Monsieur Philippe Bilger a été avocat général, et souvent procureur en cour d’assises. Il est aujourd’hui retraité et consultant. Dans un article paru dans Figaro Vox du 28 janvier 2016, sous le titre : «L’émotion ignorante et la compassion téléguidée !» il s’en prend en termes violents au Comité de soutien de personnalités politiques et artistiques à Jacqueline Sauvage :

« Cette fronde à forte tonalité parisienne… Démagogie et confusion… Il est dramatique, en tout cas pour la démocratie et le respect des pouvoirs qui lui donnent sens et crédit, que des personnalités politiques de tous bords s’immiscent dans ce qu’elles ne connaissent pas… Un mouvement de contestation, un comité de soutien créés de toutes pièces battant en brèche deux arrêts incontestables  »

Il s’étonne que « NKM » (il veut désigner ainsi Madame Nathalie Kosciusko-Morizet) et Valérie Royer aient rendu visite en prison à une personne condamnée. Et s’étonne que Madame Valérie Royer introduise un projet de loi sur la légitime défense, alors que c’est bien la mission éminente d’une parlementaire :

« Pire encore, l’excellente députée LR Valérie Boyer profite de cette opportunité judiciaire pour proposer une réforme de la légitime défense. La boucle française est là dans sa pureté désastreuse. L’autorité de la justice défaite par ceux qui devraient la faire respecter et le prurit législatif favorisé. »

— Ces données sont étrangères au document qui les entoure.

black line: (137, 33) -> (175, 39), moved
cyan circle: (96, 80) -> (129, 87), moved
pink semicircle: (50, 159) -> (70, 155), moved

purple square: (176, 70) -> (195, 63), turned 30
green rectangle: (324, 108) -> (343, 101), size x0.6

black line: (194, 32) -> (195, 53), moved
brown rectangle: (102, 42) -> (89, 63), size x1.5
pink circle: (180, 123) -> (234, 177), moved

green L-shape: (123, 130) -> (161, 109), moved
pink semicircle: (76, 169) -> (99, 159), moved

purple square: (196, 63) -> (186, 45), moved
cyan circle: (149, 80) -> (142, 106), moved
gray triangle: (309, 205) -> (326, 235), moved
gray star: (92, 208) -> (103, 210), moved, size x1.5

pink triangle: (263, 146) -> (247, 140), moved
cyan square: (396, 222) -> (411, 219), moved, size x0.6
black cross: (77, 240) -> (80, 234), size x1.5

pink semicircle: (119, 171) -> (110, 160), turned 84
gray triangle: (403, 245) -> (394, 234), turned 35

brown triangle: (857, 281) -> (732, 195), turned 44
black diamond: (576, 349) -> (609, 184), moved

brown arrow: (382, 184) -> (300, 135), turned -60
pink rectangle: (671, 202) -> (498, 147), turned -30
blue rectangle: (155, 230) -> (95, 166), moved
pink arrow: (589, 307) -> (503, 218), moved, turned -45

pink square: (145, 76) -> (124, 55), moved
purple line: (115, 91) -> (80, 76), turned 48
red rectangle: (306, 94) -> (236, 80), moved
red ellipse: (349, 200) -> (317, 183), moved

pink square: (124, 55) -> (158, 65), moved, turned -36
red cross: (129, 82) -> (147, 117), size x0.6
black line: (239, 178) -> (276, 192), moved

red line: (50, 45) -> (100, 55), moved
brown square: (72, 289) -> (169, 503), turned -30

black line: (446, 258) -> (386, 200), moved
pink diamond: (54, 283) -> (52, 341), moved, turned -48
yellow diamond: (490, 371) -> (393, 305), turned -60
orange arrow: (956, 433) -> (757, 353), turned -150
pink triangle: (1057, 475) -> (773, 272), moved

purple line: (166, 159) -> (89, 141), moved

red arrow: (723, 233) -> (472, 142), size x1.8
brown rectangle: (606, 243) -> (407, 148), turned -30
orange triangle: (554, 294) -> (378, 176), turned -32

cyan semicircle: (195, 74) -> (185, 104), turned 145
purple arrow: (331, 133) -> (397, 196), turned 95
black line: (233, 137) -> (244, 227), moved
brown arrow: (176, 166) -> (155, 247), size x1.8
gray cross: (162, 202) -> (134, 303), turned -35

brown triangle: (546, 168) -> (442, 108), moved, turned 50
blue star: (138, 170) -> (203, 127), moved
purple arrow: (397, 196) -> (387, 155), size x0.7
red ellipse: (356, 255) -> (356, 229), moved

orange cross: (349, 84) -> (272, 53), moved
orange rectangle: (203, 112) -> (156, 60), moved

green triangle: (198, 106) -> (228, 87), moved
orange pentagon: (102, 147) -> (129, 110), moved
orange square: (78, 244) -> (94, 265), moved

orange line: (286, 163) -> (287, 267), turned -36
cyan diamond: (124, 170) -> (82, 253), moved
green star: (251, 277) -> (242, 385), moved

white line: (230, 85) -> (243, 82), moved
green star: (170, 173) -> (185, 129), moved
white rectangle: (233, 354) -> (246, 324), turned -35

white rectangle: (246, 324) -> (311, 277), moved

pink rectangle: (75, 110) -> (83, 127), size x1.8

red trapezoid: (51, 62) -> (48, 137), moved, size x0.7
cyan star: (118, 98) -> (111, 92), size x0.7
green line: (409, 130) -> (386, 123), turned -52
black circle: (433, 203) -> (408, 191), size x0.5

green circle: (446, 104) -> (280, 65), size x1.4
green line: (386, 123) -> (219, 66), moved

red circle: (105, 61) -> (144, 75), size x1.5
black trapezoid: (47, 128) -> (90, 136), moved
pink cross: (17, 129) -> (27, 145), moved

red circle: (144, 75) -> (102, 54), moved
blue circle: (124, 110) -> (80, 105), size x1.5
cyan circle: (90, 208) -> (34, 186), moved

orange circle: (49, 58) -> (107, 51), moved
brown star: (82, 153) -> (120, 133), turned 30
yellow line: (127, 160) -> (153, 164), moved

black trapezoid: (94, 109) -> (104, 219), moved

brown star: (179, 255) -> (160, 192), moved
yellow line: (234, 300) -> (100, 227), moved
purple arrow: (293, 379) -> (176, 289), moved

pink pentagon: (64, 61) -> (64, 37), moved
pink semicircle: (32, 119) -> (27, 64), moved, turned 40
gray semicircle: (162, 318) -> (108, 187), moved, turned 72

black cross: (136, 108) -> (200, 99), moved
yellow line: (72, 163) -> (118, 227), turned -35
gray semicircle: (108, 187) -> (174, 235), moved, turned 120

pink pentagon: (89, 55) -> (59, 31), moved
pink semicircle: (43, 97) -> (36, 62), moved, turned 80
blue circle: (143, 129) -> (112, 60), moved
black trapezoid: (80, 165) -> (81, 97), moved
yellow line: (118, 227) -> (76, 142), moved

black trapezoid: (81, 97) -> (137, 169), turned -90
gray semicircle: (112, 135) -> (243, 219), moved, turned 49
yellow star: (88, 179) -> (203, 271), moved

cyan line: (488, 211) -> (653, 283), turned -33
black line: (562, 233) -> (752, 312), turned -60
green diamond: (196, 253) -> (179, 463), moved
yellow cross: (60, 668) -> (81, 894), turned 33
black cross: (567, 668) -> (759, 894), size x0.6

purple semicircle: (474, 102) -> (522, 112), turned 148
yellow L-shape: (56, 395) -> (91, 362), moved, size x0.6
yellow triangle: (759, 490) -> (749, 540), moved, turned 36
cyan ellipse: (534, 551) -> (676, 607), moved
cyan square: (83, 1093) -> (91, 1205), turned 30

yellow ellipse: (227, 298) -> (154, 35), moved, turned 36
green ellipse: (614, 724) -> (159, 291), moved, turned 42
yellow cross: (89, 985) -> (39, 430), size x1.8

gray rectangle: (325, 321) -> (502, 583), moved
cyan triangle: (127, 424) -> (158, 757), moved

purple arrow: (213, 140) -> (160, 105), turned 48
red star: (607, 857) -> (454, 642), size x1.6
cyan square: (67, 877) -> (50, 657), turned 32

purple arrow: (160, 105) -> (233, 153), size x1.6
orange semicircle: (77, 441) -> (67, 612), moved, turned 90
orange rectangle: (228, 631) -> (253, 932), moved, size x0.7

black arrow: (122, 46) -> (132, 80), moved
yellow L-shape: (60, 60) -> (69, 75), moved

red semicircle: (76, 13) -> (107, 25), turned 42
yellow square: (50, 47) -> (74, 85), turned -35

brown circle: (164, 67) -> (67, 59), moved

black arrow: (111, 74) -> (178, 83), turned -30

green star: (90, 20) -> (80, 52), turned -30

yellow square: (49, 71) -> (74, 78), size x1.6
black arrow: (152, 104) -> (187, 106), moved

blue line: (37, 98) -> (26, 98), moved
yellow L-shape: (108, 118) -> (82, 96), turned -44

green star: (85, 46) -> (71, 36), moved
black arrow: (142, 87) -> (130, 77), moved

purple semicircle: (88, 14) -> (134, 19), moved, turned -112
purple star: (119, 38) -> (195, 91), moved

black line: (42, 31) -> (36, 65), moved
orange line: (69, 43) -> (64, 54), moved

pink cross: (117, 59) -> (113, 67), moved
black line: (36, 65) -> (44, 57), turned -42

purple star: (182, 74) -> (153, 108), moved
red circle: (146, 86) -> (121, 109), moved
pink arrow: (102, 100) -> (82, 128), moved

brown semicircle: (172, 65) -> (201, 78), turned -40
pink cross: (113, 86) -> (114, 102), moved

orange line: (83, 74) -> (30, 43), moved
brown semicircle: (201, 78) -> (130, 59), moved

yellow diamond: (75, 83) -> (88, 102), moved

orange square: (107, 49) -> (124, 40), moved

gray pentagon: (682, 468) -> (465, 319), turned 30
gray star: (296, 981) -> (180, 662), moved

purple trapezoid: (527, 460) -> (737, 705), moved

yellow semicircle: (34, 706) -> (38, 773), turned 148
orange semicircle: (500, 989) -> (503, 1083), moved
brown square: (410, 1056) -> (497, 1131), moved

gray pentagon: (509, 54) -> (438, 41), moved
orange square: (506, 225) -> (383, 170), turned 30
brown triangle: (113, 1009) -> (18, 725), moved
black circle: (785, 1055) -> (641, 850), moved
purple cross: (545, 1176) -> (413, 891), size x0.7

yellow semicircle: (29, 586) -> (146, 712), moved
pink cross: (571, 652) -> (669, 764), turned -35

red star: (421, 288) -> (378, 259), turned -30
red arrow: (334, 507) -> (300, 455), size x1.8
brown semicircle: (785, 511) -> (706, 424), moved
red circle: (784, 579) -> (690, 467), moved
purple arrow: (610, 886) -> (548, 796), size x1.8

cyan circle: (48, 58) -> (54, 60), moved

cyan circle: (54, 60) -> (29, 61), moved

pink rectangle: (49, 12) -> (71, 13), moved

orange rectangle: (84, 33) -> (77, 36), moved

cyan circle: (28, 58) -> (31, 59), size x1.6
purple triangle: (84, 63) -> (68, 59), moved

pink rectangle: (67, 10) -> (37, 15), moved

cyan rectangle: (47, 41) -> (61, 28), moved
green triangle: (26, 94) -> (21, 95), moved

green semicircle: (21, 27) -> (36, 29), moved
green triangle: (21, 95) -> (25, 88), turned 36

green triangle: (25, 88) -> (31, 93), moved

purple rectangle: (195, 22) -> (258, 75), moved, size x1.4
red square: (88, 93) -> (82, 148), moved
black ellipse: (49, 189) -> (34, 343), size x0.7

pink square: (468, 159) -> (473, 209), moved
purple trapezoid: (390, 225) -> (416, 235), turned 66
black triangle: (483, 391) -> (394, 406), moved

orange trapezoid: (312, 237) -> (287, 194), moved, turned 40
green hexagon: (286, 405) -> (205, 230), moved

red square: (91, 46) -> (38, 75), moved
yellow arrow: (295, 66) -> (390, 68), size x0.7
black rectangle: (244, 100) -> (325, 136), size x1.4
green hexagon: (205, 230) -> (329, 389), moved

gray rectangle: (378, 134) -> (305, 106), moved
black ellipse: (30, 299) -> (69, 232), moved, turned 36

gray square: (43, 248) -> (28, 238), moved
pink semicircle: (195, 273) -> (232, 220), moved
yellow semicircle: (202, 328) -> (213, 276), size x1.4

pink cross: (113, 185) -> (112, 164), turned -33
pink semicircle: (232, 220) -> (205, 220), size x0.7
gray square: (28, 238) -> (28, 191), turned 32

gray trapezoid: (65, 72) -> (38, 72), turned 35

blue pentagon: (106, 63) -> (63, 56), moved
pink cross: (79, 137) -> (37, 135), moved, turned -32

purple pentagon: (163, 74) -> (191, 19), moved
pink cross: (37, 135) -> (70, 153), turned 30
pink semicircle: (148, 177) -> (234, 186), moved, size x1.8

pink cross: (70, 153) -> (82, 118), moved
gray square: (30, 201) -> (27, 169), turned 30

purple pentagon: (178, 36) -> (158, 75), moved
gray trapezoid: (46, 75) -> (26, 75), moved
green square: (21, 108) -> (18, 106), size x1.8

Et son jugement est sans appel :

« L’impérialisme de l’émotion ignorante est dévastateur… Le féminisme – jusqu’aux Femen seins nus, c’est capital! – a trouvé matière, sur cette tragédie, à apposer une grille de dénonciations générales abstraites sans rien connaître des détails et des mystères de cette histoire familiale… Ces interventions suscitées par l’émotion ignorante et la compassion téléguidée! Ceux qui savent ont jugé. Ceux qui jugent les juges ne savent rien ».

Malheureusement pour lui, notre avocat général n’est pas non plus un fin connaisseur ni du dossier, ni même des recensions de la presse. Il déclare que les avocates de la défense ont été deux fois désavouées : mais l’avocat du premier procès n’était pas celles du deuxième.

Et il prétend qu’une libération conditionnelle aurait pu être demandée pour l’été 2016. Pourtant l’avocat général du procès d’appel a déclaré que la libération conditionnelle interviendrait en mars 2017 (voir notre article précédent). Tandis qu’il apparait du communiqué présidentiel qu’elle aurait été libérable en mi-2018 (après cinq ans) ! Tandis que les procédure de libération conditionnelle sont fort longues !

Et notons aussi que, pour se donner le droit de commenter et de condamner, cet auteur n’est pas à une contradiction près dans ses arguments : « Il n’est pas nécessaire d’avoir été présent lors des délibérés, quand on a un peu d’expérience, pour appréhender l’ensemble des problématiques qui ont dû être débattues ». Seuls les autres sont tous ignorants !

« Ne pas confondre justice et féminisme ! »

Madame Florence Rault est avocate et est intervenue souvent dans des procès d’assises. Dans le Figaro du 29 janvier, sous le titre « «Ne pas confondre justice et féminisme », elle commence son article avec les mêmes accusations d’ignorance et d’idéologie :

Le traitement de «l’affaire Sauvage», illustre jusqu’à la caricature ce qu’est devenu le débat public. Approximations, ignorance, inculture juridique, androphobie, hystérie, se marient pour imposer UNE vérité et la mettre au service d’UNE cause… Le monde politique, celui des médias, et celui de la culture se sont mobilisés de façon moutonnière et dans des proportions assez stupéfiantes pour nous sommer de prendre parti ».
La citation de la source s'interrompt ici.